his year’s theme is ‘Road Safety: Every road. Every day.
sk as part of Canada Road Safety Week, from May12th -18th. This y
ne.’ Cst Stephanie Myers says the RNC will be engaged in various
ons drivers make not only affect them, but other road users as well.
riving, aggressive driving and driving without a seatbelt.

* * *

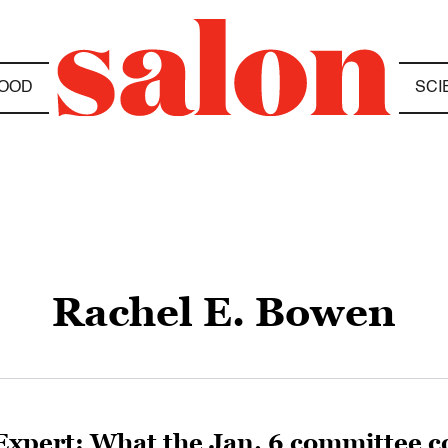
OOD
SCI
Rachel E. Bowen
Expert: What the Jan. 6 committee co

...

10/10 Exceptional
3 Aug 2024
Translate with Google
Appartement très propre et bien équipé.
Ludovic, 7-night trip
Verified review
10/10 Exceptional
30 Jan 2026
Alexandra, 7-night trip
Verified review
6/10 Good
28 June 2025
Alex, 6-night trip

» **What is being asked**:
Check every line above for the word "night" and copy those that have it.

» **Solution for this task**:
Ludovic, 7-night trip
Alexandra, 7-night trip
Alex, 6-night trip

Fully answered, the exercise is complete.